> **WHAT THE EXERCISE ASKS**: Retype, word for word, every line from the one holding "Вам перезвонить?" through the one holding "GRANDE TAILLE" in the entries below, both included, and only those lines.

=== AVAILABLE DATA ===

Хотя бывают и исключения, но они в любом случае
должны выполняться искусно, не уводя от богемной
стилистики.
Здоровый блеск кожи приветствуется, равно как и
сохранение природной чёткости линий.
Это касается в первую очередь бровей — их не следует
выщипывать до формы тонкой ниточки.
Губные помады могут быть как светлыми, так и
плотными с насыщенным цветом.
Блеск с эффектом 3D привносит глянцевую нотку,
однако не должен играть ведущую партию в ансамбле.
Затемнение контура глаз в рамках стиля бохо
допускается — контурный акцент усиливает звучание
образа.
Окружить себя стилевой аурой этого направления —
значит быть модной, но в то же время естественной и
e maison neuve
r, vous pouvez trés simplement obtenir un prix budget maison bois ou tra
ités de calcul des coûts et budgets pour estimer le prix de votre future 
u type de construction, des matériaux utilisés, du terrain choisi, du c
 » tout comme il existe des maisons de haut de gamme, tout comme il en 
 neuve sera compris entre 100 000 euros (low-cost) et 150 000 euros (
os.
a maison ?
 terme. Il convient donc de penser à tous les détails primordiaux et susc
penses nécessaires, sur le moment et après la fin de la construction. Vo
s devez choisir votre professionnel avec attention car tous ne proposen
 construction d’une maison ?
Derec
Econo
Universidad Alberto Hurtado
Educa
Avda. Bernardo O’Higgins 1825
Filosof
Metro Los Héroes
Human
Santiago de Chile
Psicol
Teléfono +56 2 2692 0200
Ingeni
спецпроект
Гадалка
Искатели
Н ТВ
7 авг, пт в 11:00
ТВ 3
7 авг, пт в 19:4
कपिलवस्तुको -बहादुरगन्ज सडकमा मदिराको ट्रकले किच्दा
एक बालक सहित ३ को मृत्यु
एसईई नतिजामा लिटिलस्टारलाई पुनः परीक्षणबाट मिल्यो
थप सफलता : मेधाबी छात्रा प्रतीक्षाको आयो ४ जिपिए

===
=== AVAILABLE DATA ===

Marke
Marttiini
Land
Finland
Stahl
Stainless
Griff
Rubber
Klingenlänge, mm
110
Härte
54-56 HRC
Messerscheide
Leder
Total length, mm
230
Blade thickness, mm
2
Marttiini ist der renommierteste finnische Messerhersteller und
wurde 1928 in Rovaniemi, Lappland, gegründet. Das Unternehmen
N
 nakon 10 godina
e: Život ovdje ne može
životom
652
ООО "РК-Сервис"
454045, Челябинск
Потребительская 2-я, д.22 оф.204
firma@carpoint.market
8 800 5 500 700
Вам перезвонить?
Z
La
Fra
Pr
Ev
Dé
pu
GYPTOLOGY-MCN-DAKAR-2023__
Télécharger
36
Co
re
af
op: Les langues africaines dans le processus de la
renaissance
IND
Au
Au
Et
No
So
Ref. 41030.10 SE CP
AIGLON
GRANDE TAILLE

===

> **REPLY**:
Вам перезвонить?
Z
La
Fra
Pr
Ev
Dé
pu
GYPTOLOGY-MCN-DAKAR-2023__
Télécharger
36
Co
re
af
op: Les langues africaines dans le processus de la
renaissance
IND
Au
Au
Et
No
So
Ref. 41030.10 SE CP
AIGLON
GRANDE TAILLE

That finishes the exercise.